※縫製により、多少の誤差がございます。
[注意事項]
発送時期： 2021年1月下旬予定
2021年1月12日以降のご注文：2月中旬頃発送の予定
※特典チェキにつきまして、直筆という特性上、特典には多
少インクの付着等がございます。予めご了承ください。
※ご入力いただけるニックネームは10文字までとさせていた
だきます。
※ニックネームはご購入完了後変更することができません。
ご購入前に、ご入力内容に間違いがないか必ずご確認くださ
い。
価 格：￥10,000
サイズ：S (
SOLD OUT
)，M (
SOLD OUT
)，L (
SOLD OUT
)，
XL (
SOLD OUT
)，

◆ **Task prompt**:
Return the material exactly. Leave out no line.

◆ **Exercise output**:
※縫製により、多少の誤差がございます。
[注意事項]
発送時期： 2021年1月下旬予定
2021年1月12日以降のご注文：2月中旬頃発送の予定
※特典チェキにつきまして、直筆という特性上、特典には多
少インクの付着等がございます。予めご了承ください。
※ご入力いただけるニックネームは10文字までとさせていた
だきます。
※ニックネームはご購入完了後変更することができません。
ご購入前に、ご入力内容に間違いがないか必ずご確認くださ
い。
価 格：￥10,000
サイズ：S (
SOLD OUT
)，M (
SOLD OUT
)，L (
SOLD OUT
)，
XL (
SOLD OUT
)，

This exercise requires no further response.